== Input data ==
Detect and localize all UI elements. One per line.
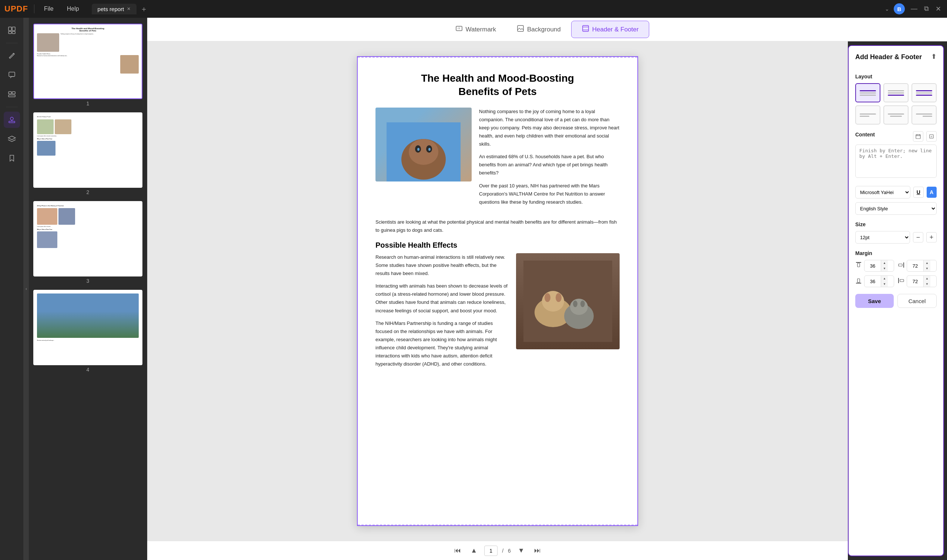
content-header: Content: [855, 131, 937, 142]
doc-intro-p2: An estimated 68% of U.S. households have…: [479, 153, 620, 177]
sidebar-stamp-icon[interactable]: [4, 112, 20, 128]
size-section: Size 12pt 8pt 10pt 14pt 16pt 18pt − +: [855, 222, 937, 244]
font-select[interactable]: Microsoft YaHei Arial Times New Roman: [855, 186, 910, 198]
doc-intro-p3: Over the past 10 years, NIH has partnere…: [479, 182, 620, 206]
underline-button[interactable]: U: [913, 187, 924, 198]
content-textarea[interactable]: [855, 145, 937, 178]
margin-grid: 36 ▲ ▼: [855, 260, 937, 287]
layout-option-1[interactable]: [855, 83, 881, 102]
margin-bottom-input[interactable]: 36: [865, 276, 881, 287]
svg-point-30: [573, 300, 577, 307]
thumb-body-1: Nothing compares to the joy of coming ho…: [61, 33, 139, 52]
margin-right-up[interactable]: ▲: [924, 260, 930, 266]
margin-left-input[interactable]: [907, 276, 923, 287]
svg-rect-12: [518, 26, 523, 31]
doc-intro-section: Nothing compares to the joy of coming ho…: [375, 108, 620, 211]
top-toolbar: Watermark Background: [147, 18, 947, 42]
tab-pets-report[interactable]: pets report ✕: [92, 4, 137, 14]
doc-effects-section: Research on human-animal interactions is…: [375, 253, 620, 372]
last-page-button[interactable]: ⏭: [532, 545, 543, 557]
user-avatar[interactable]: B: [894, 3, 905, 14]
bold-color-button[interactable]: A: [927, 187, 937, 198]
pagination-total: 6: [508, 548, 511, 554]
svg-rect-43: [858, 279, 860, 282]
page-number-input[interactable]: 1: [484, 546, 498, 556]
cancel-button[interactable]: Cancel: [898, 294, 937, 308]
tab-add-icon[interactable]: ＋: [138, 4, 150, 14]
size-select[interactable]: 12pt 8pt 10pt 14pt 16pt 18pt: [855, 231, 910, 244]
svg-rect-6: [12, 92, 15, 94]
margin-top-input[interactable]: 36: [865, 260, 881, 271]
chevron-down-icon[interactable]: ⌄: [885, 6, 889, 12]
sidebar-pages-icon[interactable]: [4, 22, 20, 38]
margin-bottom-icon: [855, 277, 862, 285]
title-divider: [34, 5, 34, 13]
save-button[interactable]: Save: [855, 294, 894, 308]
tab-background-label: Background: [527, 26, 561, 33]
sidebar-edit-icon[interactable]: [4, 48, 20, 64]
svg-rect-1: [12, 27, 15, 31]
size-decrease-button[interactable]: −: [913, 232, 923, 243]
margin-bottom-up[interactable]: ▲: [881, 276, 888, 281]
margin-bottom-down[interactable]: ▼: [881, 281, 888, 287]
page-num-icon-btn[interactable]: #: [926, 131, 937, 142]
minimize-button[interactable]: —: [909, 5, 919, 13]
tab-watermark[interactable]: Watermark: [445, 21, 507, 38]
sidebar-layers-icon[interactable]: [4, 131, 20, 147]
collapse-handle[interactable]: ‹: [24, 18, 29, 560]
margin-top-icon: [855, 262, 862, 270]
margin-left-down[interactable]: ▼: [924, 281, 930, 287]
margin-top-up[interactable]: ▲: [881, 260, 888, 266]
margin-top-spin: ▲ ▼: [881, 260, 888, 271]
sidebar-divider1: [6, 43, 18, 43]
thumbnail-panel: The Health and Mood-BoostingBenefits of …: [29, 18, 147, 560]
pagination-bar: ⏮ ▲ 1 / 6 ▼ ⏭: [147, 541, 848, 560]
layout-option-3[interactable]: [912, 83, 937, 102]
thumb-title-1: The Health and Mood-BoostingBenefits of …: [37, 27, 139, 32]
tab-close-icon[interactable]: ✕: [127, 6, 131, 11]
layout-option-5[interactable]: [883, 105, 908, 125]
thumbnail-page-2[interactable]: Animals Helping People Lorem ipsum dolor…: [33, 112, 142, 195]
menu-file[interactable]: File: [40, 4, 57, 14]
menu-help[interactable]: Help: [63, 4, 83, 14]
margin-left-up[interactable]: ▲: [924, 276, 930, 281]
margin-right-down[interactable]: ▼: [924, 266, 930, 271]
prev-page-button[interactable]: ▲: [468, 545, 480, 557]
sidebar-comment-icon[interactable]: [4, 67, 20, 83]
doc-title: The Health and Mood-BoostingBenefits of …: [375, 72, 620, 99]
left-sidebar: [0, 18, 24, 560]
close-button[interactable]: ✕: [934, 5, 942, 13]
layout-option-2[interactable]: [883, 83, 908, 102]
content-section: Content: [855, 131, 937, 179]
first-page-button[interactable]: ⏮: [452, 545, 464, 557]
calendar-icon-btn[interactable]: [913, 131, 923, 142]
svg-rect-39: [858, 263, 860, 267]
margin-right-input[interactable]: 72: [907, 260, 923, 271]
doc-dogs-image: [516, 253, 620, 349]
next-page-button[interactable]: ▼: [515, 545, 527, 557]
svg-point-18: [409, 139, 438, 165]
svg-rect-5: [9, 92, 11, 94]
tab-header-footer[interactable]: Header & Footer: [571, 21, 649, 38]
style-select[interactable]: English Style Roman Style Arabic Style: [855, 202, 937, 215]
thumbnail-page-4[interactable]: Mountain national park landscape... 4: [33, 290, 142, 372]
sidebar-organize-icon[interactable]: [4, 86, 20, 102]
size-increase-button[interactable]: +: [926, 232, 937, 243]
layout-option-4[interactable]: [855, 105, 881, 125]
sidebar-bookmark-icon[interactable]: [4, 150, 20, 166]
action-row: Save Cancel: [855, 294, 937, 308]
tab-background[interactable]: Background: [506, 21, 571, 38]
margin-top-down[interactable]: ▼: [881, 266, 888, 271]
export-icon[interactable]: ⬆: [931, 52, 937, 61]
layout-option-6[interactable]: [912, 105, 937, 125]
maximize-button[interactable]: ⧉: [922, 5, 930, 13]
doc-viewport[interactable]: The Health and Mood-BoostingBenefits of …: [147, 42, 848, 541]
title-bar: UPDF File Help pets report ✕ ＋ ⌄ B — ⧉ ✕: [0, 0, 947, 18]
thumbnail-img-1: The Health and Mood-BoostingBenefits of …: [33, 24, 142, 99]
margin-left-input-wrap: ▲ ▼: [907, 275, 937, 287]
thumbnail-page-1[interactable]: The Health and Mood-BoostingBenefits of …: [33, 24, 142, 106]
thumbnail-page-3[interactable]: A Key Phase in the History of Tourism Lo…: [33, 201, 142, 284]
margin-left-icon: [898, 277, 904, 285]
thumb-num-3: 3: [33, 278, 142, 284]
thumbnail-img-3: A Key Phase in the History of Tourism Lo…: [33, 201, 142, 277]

== Instructions to follow ==
Using the entries above, copy out all lines that contain the string "Watermark".

== Written answer ==
top-toolbar: Watermark Background: [147, 18, 947, 42]
tab-watermark[interactable]: Watermark: [445, 21, 507, 38]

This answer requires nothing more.